How to use an autoencoder to visualize dimensionality reduction? (Python | TensorFlow)

Question

I'm trying to adapt Aymeric Damien's code to visualize the dimensionality reduction performed by an autoencoder implemented in TensorFlow. All of the examples I have seen work on the mnist digits dataset but I wanted to use this method to visualize the iris dataset in 2 dimensions as a toy example so I can figure out how to tweak it for my real-world datasets.

My question is: How can one get the sample-specific 2 dimensional embeddings to visualize?

For example, the iris dataset has 150 samples with 4 attributes. I added 4 noise attributes to get a total of 8 attributes. The encoding/decoding follows: [8, 4, 2, 4, 8] but I'm not sure how to extract an array of shape (150, 2) to visualize the embeddings. I haven't found any tutorials on how to visualize the dimensionality reduction using TensorFlow.

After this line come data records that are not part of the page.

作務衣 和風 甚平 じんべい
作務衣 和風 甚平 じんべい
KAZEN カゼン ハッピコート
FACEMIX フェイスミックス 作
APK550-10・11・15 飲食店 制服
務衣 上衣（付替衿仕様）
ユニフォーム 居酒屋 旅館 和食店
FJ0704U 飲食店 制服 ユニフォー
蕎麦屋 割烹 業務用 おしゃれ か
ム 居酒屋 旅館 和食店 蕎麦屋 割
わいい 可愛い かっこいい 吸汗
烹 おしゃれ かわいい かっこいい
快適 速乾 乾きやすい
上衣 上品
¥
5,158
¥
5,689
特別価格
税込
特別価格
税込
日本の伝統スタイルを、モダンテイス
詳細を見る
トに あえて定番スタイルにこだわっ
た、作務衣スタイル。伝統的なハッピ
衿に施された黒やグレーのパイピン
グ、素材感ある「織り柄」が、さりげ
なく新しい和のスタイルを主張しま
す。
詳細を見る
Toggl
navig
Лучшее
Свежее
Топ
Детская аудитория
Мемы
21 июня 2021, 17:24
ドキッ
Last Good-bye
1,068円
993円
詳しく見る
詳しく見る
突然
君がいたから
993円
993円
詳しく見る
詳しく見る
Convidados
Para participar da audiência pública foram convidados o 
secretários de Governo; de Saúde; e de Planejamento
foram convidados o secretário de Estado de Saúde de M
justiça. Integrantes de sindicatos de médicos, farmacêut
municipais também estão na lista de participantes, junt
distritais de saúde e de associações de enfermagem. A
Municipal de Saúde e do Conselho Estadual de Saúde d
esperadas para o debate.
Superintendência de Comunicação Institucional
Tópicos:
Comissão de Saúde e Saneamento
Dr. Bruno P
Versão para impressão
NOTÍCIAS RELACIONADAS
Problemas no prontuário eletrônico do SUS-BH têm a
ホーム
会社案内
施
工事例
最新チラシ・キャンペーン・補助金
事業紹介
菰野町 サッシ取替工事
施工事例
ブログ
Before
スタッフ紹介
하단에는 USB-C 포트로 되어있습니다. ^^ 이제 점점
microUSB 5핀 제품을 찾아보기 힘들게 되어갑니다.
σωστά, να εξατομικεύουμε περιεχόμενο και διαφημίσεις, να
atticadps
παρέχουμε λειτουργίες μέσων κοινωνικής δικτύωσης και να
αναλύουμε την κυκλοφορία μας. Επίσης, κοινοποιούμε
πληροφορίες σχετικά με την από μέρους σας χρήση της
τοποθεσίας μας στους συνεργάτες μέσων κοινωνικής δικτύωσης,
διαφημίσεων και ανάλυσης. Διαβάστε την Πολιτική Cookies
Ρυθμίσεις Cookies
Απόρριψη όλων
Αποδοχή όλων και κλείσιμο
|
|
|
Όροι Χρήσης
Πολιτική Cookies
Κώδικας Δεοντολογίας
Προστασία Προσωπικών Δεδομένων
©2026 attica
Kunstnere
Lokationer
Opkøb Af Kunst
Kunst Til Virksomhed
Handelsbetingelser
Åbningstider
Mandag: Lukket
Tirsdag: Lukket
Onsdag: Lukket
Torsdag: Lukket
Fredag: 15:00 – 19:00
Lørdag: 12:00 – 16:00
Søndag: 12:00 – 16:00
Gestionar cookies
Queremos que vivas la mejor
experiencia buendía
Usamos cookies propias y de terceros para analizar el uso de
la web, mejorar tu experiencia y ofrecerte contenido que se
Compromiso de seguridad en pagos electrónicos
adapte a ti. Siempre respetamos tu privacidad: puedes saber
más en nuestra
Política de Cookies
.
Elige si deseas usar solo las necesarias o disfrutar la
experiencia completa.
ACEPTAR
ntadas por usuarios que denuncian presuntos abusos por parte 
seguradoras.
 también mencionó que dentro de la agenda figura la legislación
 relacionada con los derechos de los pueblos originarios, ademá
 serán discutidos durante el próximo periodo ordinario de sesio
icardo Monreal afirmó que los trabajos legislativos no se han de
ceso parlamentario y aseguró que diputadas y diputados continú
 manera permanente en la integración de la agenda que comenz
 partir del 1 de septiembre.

from sklearn.datasets import load_iris
from sklearn.decomposition import PCA
import numpy as np
import tensorflow as tf
import matplotlib.pyplot as plt
%matplotlib inline

# Set random seeds
np.random.seed(0)
tf.set_random_seed(0)

# Load data
iris = load_iris()
# Original Iris : (150,4)
X_iris = iris.data 
# Iris with noise : (150,8)
X_iris_with_noise = np.concatenate([X_iris, np.random.random(size=X_iris.shape)], axis=1).astype(np.float32)
y_iris = iris.target

# PCA
pca_xy = PCA(n_components=2).fit_transform(X_iris_with_noise)
with plt.style.context("seaborn-white"):
    fig, ax = plt.subplots()
    ax.scatter(pca_xy[:,0], pca_xy[:,1], c=y_iris, cmap=plt.cm.Set2)
    ax.set_title("PCA | Iris with noise")

# Training Parameters
learning_rate = 0.01
num_steps = 1000
batch_size = 10

display_step = 250
examples_to_show = 10

# Network Parameters
num_hidden_1 = 4 # 1st layer num features
num_hidden_2 = 2 # 2nd layer num features (the latent dim)
num_input = 8 # Iris data input 

# tf Graph input
X = tf.placeholder(tf.float32, [None, num_input], name="input")

weights = {
    'encoder_h1': tf.Variable(tf.random_normal([num_input, num_hidden_1]), dtype=tf.float32, name="encoder_h1"),
    'encoder_h2': tf.Variable(tf.random_normal([num_hidden_1, num_hidden_2]), dtype=tf.float32, name="encoder_h2"),
    'decoder_h1': tf.Variable(tf.random_normal([num_hidden_2, num_hidden_1]), dtype=tf.float32, name="decoder_h1"),
    'decoder_h2': tf.Variable(tf.random_normal([num_hidden_1, num_input]), dtype=tf.float32, name="decoder_h2"),
}
biases = {
    'encoder_b1': tf.Variable(tf.random_normal([num_hidden_1]), dtype=tf.float32, name="encoder_b1"),
    'encoder_b2': tf.Variable(tf.random_normal([num_hidden_2]), dtype=tf.float32, name="encoder_b2"),
    'decoder_b1': tf.Variable(tf.random_normal([num_hidden_1]), dtype=tf.float32, name="decoder_b1"),
    'decoder_b2': tf.Variable(tf.random_normal([num_input]), dtype=tf.float32, name="decoder_b2"),
}

# Building the encoder
def encoder(x):
    # Encoder Hidden layer with sigmoid activation #1
    layer_1 = tf.nn.sigmoid(tf.add(tf.matmul(x, weights['encoder_h1']),
                                   biases['encoder_b1']))
    # Encoder Hidden layer with sigmoid activation #2
    layer_2 = tf.nn.sigmoid(tf.add(tf.matmul(layer_1, weights['encoder_h2']),
                                   biases['encoder_b2']))
    return layer_2


# Building the decoder
def decoder(x):
    # Decoder Hidden layer with sigmoid activation #1
    layer_1 = tf.nn.sigmoid(tf.add(tf.matmul(x, weights['decoder_h1']),
                                   biases['decoder_b1']))
    # Decoder Hidden layer with sigmoid activation #2
    layer_2 = tf.nn.sigmoid(tf.add(tf.matmul(layer_1, weights['decoder_h2']),
                                   biases['decoder_b2']))
    return layer_2

# Construct model
encoder_op = encoder(X)
decoder_op = decoder(encoder_op)

# Prediction
y_pred = decoder_op
# Targets (Labels) are the input data.
y_true = X

# Define loss and optimizer, minimize the squared error
loss = tf.reduce_mean(tf.pow(y_true - y_pred, 2))
optimizer = tf.train.RMSPropOptimizer(learning_rate).minimize(loss)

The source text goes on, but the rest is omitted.